Alzheimer's disease is characterized by amyloid-beta plaques, neurofibrillary tangles,
gliosis, and neuronal loss. Solanezumab, a humanized monoclonal antibody, preferentially
binds soluble forms of amyloid and in preclinical studies promoted its clearance from
the brain.
In two phase 3, double-blind trials (EXPEDITION 1 and EXPEDITION 2), we randomly assigned
1012 and 1040 patients, respectively, with mild-to-moderate Alzheimer's disease to
receive placebo or solanezumab (administered intravenously at a dose of 400 mg) every
4 weeks for 18 months. The primary outcomes were the changes from baseline to week
80 in scores on the 11-item cognitive subscale of the Alzheimer's Disease Assessment
Scale (ADAS-cog11; range, 0 to 70, with higher scores indicating greater cognitive
impairment) and the Alzheimer's Disease Cooperative Study-Activities of Daily Living
scale (ADCS-ADL; range, 0 to 78, with lower scores indicating worse functioning).
After analysis of data from EXPEDITION 1, the primary outcome for EXPEDITION 2 was
revised to the change in scores on the 14-item cognitive subscale of the Alzheimer's
Disease Assessment Scale (ADAS-cog14; range, 0 to 90, with higher scores indicating
greater impairment), in patients with mild Alzheimer's disease.

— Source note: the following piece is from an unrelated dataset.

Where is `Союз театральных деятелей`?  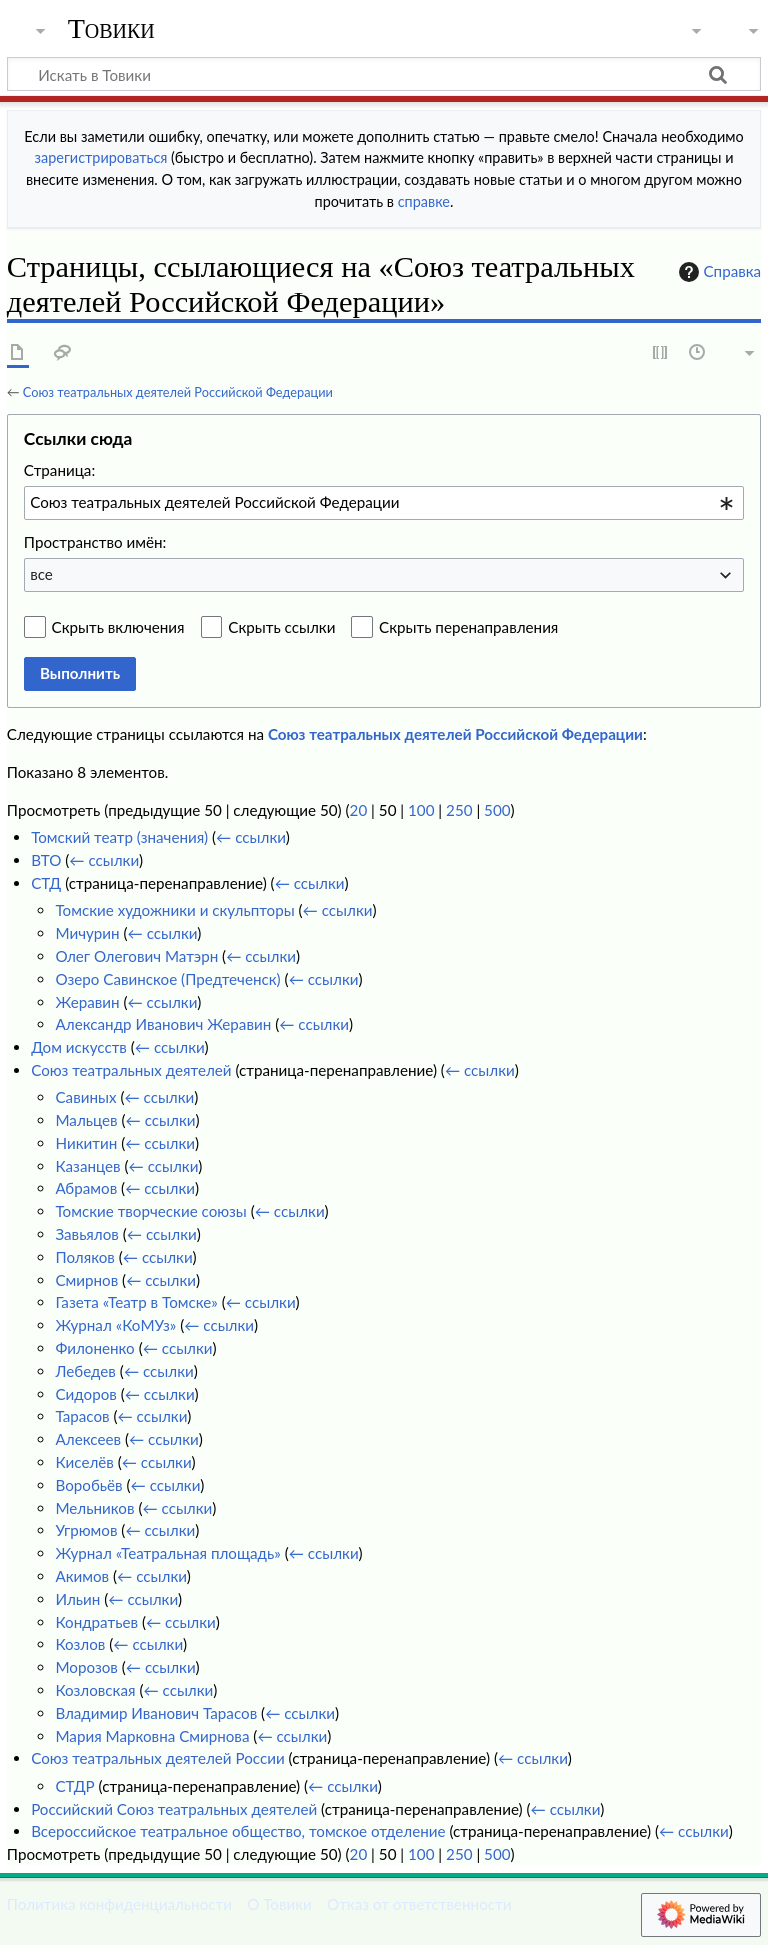 Союз театральных деятелей is located at coordinates (131, 1070).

Neither study showed significant improvement in the primary outcomes. The modeled
difference between groups (solanezumab group minus placebo group) in the change from
baseline was -0.8 points for the ADAS-cog11 score (95% confidence interval [CI], -2.1
to 0.5; P=0.24) and -0.4 points for the ADCS-ADL score (95% CI, -2.3 to 1.4; P=0.64)
in EXPEDITION 1 and -1.3 points (95% CI, -2.5 to 0.3; P=0.06) and 1.6 points (95%
CI, -0.2 to 3.3; P=0.08), respectively, in EXPEDITION 2. Between-group differences
in the changes in the ADAS-cog14 score were -1.7 points in patients with mild Alzheimer's
disease (95% CI, -3.5 to 0.1; P=0.06) and -1.5 in patients with moderate Alzheimer's
disease (95% CI, -4.1 to 1.1; P=0.26). In the combined safety data set, the incidence
of amyloid-related imaging abnormalities with edema or hemorrhage was 0.9% with solanezumab
and 0.4% with placebo for edema (P=0.27) and 4.9% and 5.6%, respectively, for hemorrhage
(P=0.49).
Solanezumab, a humanized monoclonal antibody that binds amyloid, failed to improve
cognition or functional ability. (Funded by Eli Lilly; EXPEDITION 1 and 2 ClinicalTrials.gov
numbers, NCT00905372 and NCT00904683.).